His paintings deal with a wide range of locales, from barber-shops, bars, and corner-shops to beaches, swimming pools and parks. This melding of landscapes both natural and manufactured captures a new British identity that Anderson believes revolves around “the in-between-ness” of both the British and Caribbean mind states. Such a topic matter means that his painting style is deeply rooted within the British history and traditional form of painting landscapes, whilst simultaneously moving away from this lineage and crafting a contemporary representation of what it is to be British.

Anderson says; “I do feel that a lot of my work is observation, when you take what is in front of you, you take things apart. Yes I also construct but I’m putting things back together to show what is actually happening. Whether it be security, alienation, decoration all these things, they may be contradictory elements, but how do we make these things co-exist? It’s like you’re cutting into the landscape, disrupting its true vision.” Through his body of work we can see this disruption of spaces with the clashing of strict geometric lines of a physical environment within which exists a more transient and abstracted representation of the occupancy of that place. It is this co-existence of contradictions that makes Anderson’s paintings so challenging, at once inviting the viewer to look upon a perfectly manicured park, for instance, that exists behind a tall and imposing gate.

Such paintings represent the intangible utopic vision that we create of a space that tends to slip away into a feeling of dispossession when deconstructed and brought back together. His paintings of parks and trees deploy this idea of the exoticisation of other lands, with trees from other countries that are tended to meticulously so that one may escape into a faux-nirvana within their own city.


It is this ability to “cut into the landscape” that makes Anderson’s paintings so effective at representing what he calls the “co-existing of contradictions”. His painting Untitled from his Welcome Series also achieve this function, showing a shop-front that extends beyond an iron grill that restricts the view of the onlooker. Anderson claims that these grills, “although decorative, are essentially about security and represent the connection that you are meant to, or thought that I had to, have with these places”.

This is an interesting insight into the feeling of belonging and more over leisure in a place artificially crafted for that purpose, and many of the figures Anderson depicts replicate this feeling as they cut a slouched, downtrodden and exposed form. Whilst Anderson draws on political matters in his earlier works he was never explicitly critical. 

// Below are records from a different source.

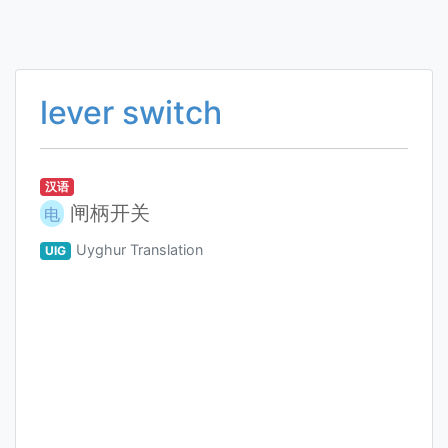
lever switch
汉语
闸柄开关
电
Uyghur Translation
UIG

However, in more recent work his representations of Black icons, such as Malcom X and Martin Luther King, such as in Is it Okay to be Black? (2016) Anderson references the creativity and visibility of Blackness within contemporary British society, paying homage to his cultural and political forebears while also contributing to discussions about the legacy of painting - an especially important feat in a post-Brexit Britain.

We are delighted to have this critically acclaimed artist with us at Art on a Postcard, can you spot which Postcard is his?